Material provided –
----
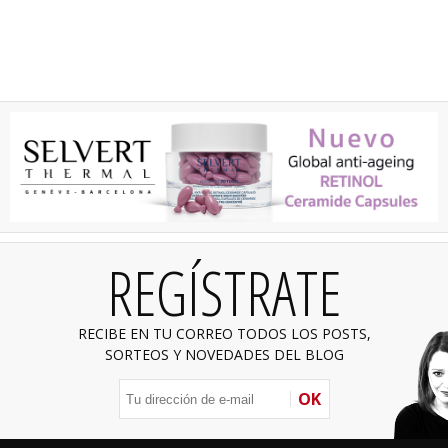
REGÍSTRATE
RECIBE EN TU CORREO TODOS LOS POSTS,
SORTEOS Y NOVEDADES DEL BLOG
OK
----
Would you return the data above exactly as written, minus the images?

Solution to this problem –
REGÍSTRATE
RECIBE EN TU CORREO TODOS LOS POSTS,
SORTEOS Y NOVEDADES DEL BLOG
OK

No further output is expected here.